Lo scrittore libico, premio Pulitzer nel 2017 con il suo romanzo "Il ritorno", parte dal mix culturale che si innesta nell'epoca delle migrazioni, soprattutto nel Mediterraneo, e lo fa da una prospettiva filosofica. "La questione della integrazione - spega Matar - non è mai stata così importante come oggi, perché siamo nel momento della storia con il maggior numero di persone che si muovono, e questo a causa delle guerre, dei problemi ambientali ma anche per scelta personale".
Un momento storico in cui, quindi, vincono le società permeabili: "Pensiamoci in termini fisici - dice Matar - hai una superfice che per la sua composizione non permette alla materia di essere assorbita.
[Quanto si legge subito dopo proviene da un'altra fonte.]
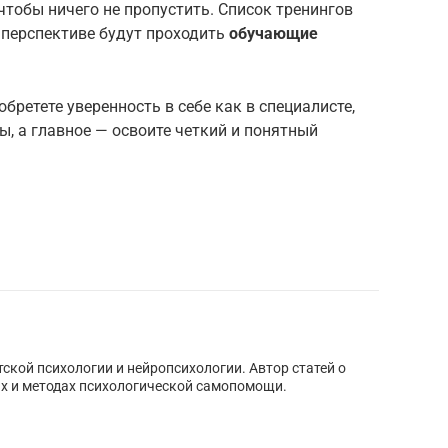
чтобы ничего не пропустить. Список тренингов
 перспективе будут проходить
обучающие
бретете уверенность в себе как в специалисте,
, а главное — освоите четкий и понятный
тской психологии и нейропсихологии. Автор статей о
х и методах психологической самопомощи.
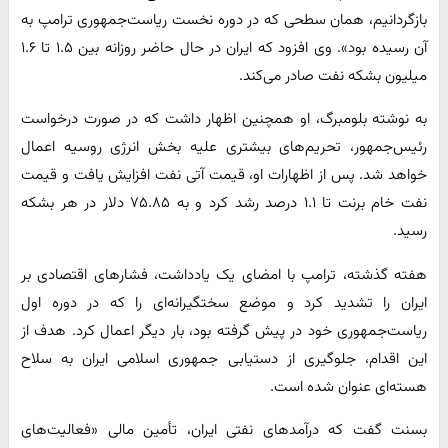
بازگردانیم، همان سطحی که در دوره نخست ریاست‌جمهوری ترامپ به
آن رسیده بود». وی افزود که ایران در حال حاضر روزانه بین ۱.۵ تا ۱.۶
میلیون بشکه نفت صادر می‌کند.
به نوشته بلومبرگ، او همچنین اظهار داشت که در صورت درخواست
رئیس‌جمهور، تحریم‌های بیشتری علیه بخش انرژی روسیه اعمال
خواهد شد. پس از اظهارات او، قیمت آتی نفت افزایش یافت و قیمت
نفت خام برنت تا ۱.۱ درصد رشد کرد و به ۷۵.۸۵ دلار در هر بشکه
رسید.
هفته گذشته، ترامپ با امضای یک یادداشت، فشارهای اقتصادی بر
ایران را تشدید کرد و موضع سختگیرانه‌ای را که در دوره اول
ریاست‌جمهوری خود در پیش گرفته بود، بار دیگر اعمال کرد. هدف از
این اقدام، جلوگیری از دستیابی جمهوری اسلامی ایران به سلاح
هسته‌ای عنوان شده است.
بسنت گفت که درآمدهای نفتی ایران، تأمین مالی «فعالیت‌های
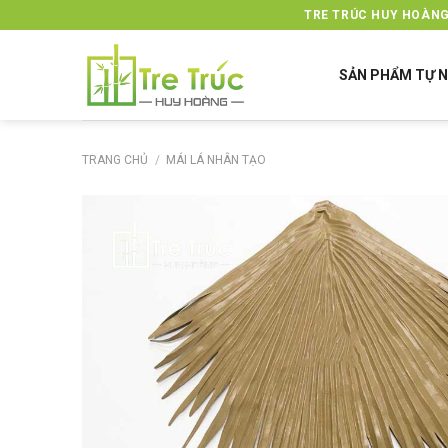
Skip
TRE TRÚC HUY HOÀNG
to
content
SẢN PHẨM TỰ N
TRANG CHỦ
/
MÁI LÁ NHÂN TẠO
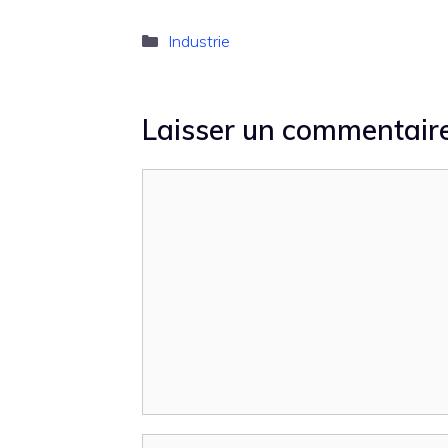
Catégories
Industrie
Laisser un commentair
Commentaire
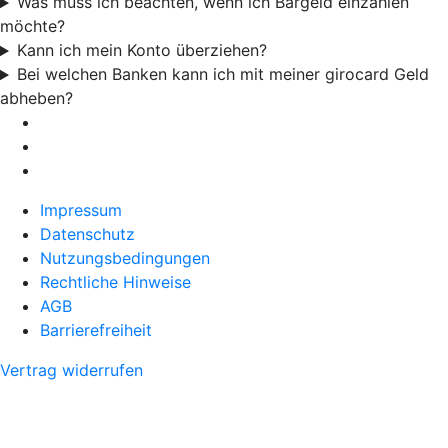
Was muss ich beachten, wenn ich Bargeld einzahlen
möchte?
Kann ich mein Konto überziehen?
Bei welchen Banken kann ich mit meiner girocard Geld
abheben?
Impressum
Datenschutz
Nutzungsbedingungen
Rechtliche Hinweise
AGB
Barrierefreiheit
Vertrag widerrufen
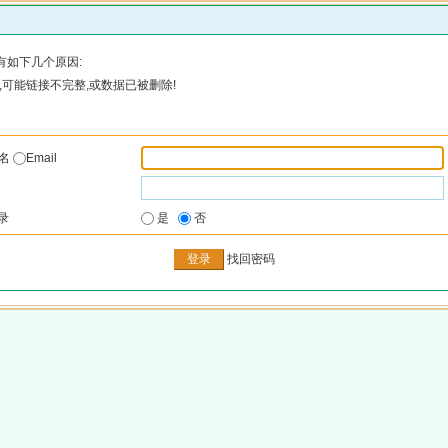
有如下几个原因:
可能链接不完整,或数据已被删除!
户名
Email
录
是
否
找回密码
Tutto resta in superficie. Ma le superfici che ci affascinano di più sono quelle che assorbono la luce o le sostanze e lo stesso si può dire per le società: quelle che sono più agili e assorbenti delle influenze esterne, sono migliori". Partire, muoversi, ma anche tornare. E' qui che Matar sposta invece l'obiettivo sul suo romanzo e sulla pulsione di chi parte a cedere alla nostalgia, per quello che Matar chiama "bisogno di riconoscimento". "Il bisogno del ritorno - spiega Matar - è connesso alla necessità del riconoscimento, all'essere identificati. C'è un dipinto di Giovanni di Paolo, "Paradiso", in cui il pittore immagina come sarà il ritrovarsi nell'aldilà e lo immagina come un ricongiungimento a due, a coppie, come se le anime danzassero e ognuna tenesse l'altra per mano e si guardassero in viso. Il ricongiungimento comporta quindi il fatto di essere riconosciuti e, di converso, l'inferno è il fatto di non essere riconosciuti dalle persone che si amano".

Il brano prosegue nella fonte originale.